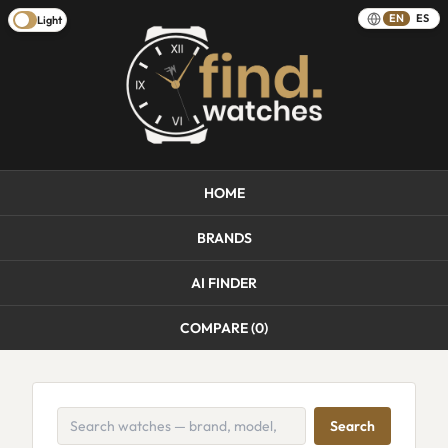
EN
ES
Light
HOME
BRANDS
AI FINDER
COMPARE (
0
)
Search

┄┄┄┄┄┄┄┄┄┄┄┄┄┄┄┄┄┄┄┄

How to complete this task: Only the pictures should be left out; write out everything else in the records exactly.

Output:
EN
ES
Light
HOME
BRANDS
AI FINDER
COMPARE (
0
)
Search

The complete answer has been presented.